-------- PROVIDED MATERIAL
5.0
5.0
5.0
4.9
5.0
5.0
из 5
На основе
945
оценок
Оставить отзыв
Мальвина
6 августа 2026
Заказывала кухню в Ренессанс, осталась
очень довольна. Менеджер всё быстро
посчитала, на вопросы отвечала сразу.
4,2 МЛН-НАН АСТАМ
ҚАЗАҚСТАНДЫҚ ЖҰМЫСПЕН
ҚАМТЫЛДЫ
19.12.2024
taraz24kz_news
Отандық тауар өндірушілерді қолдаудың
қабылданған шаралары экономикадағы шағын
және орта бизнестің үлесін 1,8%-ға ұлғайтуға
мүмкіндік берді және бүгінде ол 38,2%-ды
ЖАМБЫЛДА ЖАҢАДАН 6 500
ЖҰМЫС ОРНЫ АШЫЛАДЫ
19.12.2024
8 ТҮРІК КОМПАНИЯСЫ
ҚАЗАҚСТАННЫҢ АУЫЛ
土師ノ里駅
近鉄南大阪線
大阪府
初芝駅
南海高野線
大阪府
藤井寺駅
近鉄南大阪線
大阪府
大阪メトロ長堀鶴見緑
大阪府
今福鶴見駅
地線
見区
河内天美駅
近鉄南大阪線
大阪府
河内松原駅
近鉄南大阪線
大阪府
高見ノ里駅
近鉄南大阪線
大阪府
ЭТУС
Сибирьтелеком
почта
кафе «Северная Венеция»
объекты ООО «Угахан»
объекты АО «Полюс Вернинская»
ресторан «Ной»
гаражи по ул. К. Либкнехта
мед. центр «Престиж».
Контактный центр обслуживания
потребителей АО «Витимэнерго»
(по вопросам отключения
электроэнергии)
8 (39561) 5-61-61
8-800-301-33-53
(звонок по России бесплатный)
----------------
Copy down every line of the entries containing the word "объекты".

объекты ООО «Угахан»
объекты АО «Полюс Вернинская»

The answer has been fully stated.